Required action: Nothing but the text belongs in the answer: the listing below, copied exactly, without pictures.

⟨

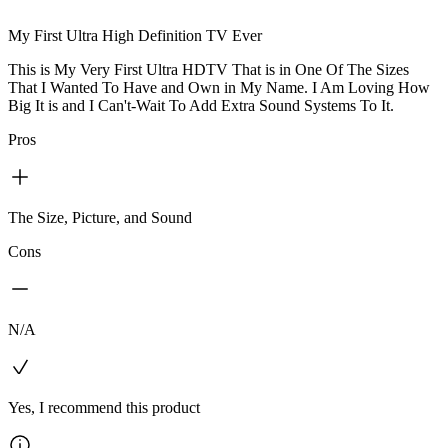
My First Ultra High Definition TV Ever
This is My Very First Ultra HDTV That is in One Of The Sizes
That I Wanted To Have and Own in My Name. I Am Loving How
Big It is and I Can't-Wait To Add Extra Sound Systems To It.
Pros
The Size, Picture, and Sound
Cons
N/A
Yes, I recommend this product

⟩

Reply to the exercise:
My First Ultra High Definition TV Ever
This is My Very First Ultra HDTV That is in One Of The Sizes
That I Wanted To Have and Own in My Name. I Am Loving How
Big It is and I Can't-Wait To Add Extra Sound Systems To It.
Pros
The Size, Picture, and Sound
Cons
N/A
Yes, I recommend this product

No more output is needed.